Problem to solve -
All of the records must come back exactly. Please repeat them in full.
Data shown below:
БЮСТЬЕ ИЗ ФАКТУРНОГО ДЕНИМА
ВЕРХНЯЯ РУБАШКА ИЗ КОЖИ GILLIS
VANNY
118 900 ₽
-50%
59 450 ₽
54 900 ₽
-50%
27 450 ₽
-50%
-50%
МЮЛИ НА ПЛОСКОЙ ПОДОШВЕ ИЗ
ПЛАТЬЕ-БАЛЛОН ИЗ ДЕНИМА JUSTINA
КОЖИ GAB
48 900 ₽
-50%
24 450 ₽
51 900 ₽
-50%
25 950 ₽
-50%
End of Data shown.
Output -
БЮСТЬЕ ИЗ ФАКТУРНОГО ДЕНИМА
ВЕРХНЯЯ РУБАШКА ИЗ КОЖИ GILLIS
VANNY
118 900 ₽
-50%
59 450 ₽
54 900 ₽
-50%
27 450 ₽
-50%
-50%
МЮЛИ НА ПЛОСКОЙ ПОДОШВЕ ИЗ
ПЛАТЬЕ-БАЛЛОН ИЗ ДЕНИМА JUSTINA
КОЖИ GAB
48 900 ₽
-50%
24 450 ₽
51 900 ₽
-50%
25 950 ₽
-50%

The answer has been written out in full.